TASK PROMPT: From the line that includes "Можно ли считать" to the last line of the records, inclusive, repeat each line exactly.

--- RECORDS SHOWN Enclosed Below ---

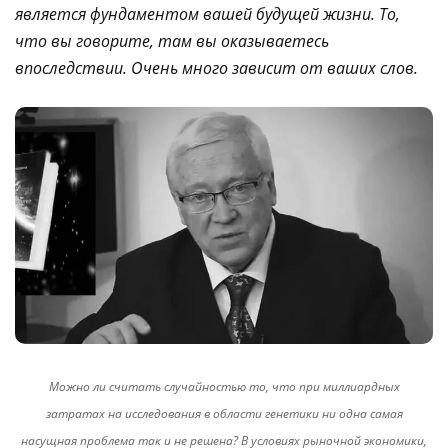
является фундаментом вашей будущей жизни. То,
что вы говорите, там вы оказываетесь
впоследствии. Очень много зависит от ваших слов.
Можно ли считать случайностью то, что при миллиардных
затратах на исследования в области генетики ни одна самая
насущная проблема так и не решена? В условиях рыночной экономики,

--- End of Enclosed RECORDS SHOWN ---

RESULT:
Можно ли считать случайностью то, что при миллиардных
затратах на исследования в области генетики ни одна самая
насущная проблема так и не решена? В условиях рыночной экономики,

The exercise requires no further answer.